Motion-Adaptive Compression

The dynamic mode analyzes each chunk for:

  • Motion magnitude: Mean pixel change between frames
  • Motion coverage: Fraction of pixels with significant motion
  • Scene complexity: Edge density and texture variance
  • Scene changes: Large global differences

High-motion scenes get:

  • More frames (higher FPS)
  • Higher spatial compression (lower quality/sigma) to stay within bandwidth

Low-motion scenes get:

  • Fewer frames (lower FPS)
  • Better spatial quality (higher quality/sigma)

Object Tracking

from detection import SimpleTracker, draw_tracks

tracker = SimpleTracker(iou_threshold=0.3, max_age=30)

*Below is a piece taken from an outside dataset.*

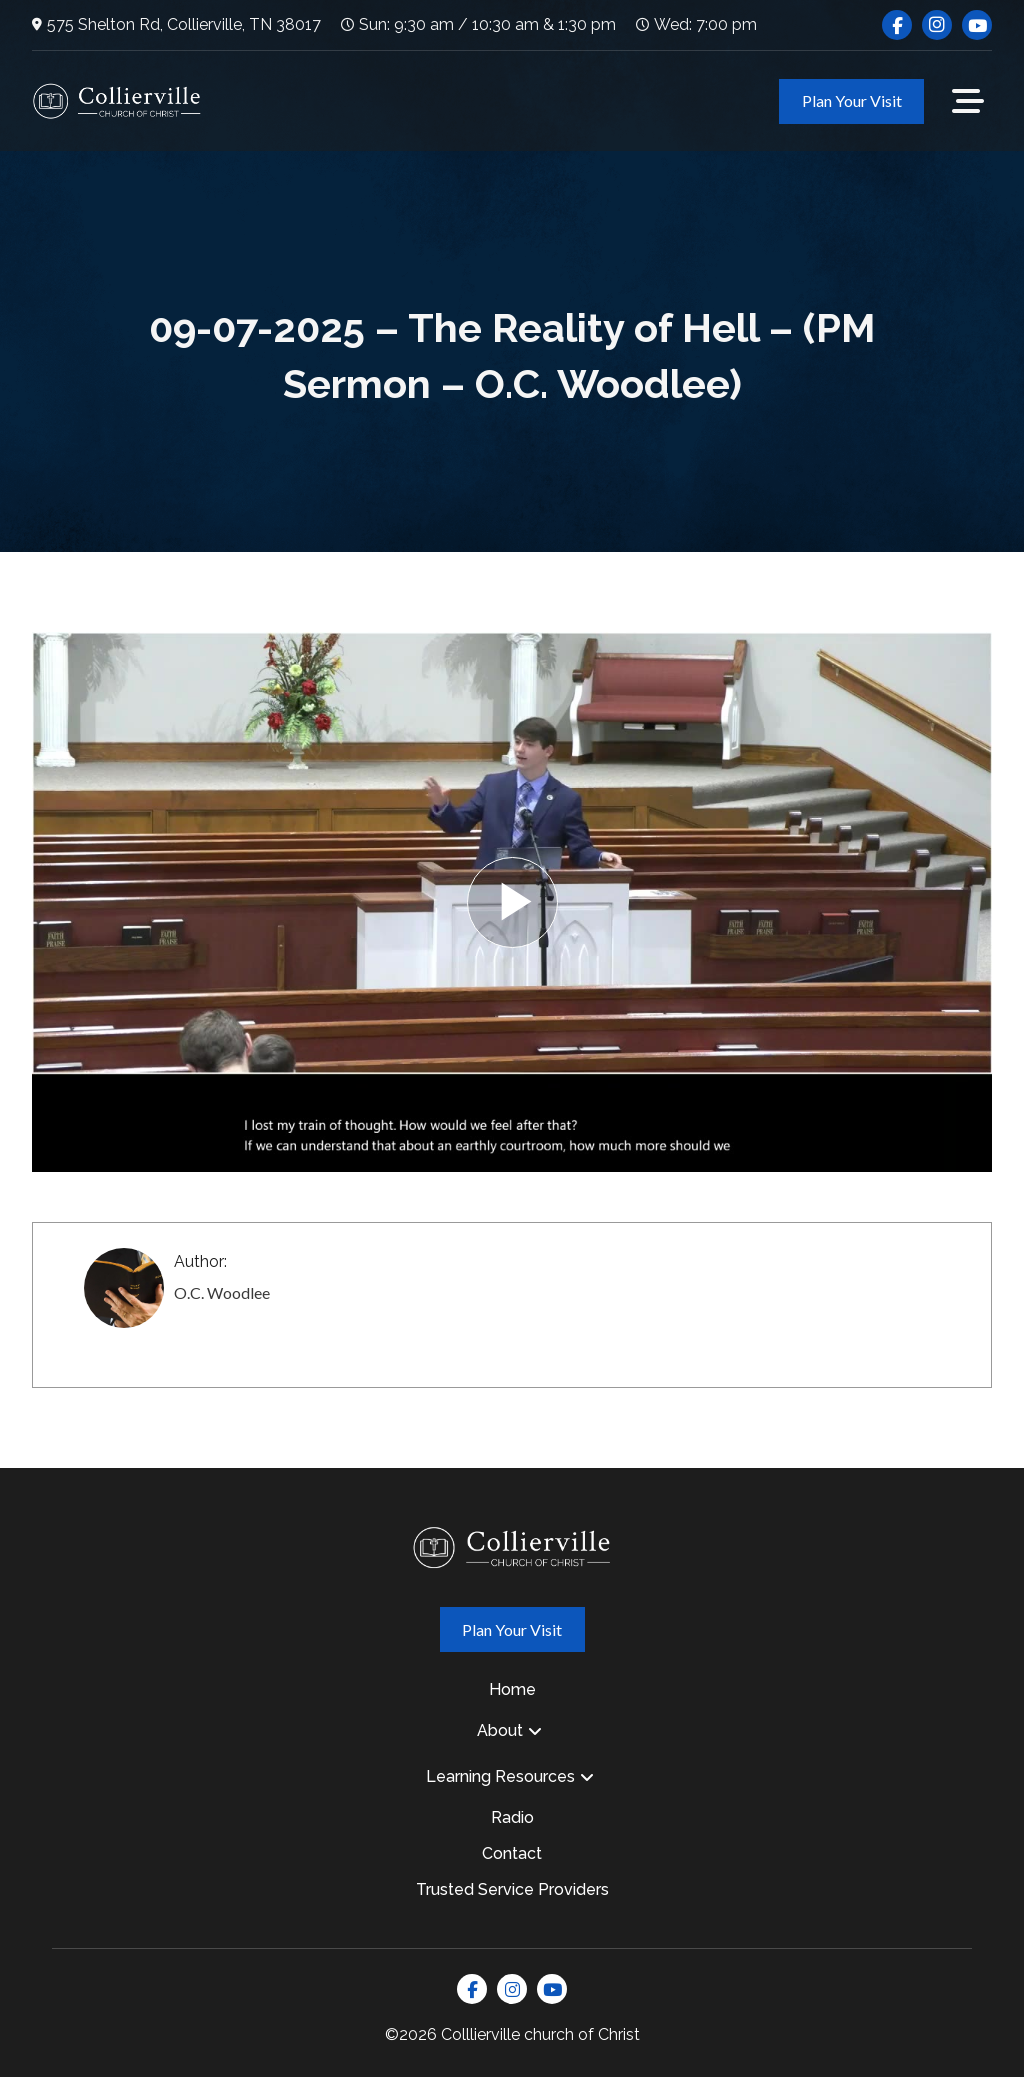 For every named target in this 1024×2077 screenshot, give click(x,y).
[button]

for frame_detections in frame_by_frame_detections:
    tracks = tracker.update(frame_detections)
    # tracks contains track_id, label, bbox, history

# Draw tracks with trails
img = draw_tracks(frame, tracks, show_id=True, show_trail=True)

Coding Guidelines

  • Don't create unnecessary files—focus on core functionality.
  • Ensure all scripts have clear argument parsing and help messages.
  • Maintain consistent coding style and comments for clarity.
  • Validate inputs (image paths, checkpoint paths, segmentation classes).
  • Include error handling for common issues (file not found, dimension mismatches).
  • Document all functions and classes with docstrings.
  • Write modular code to facilitate testing and future extensions.
  • Use ipynb files for prototyping but keep main logic in .py files.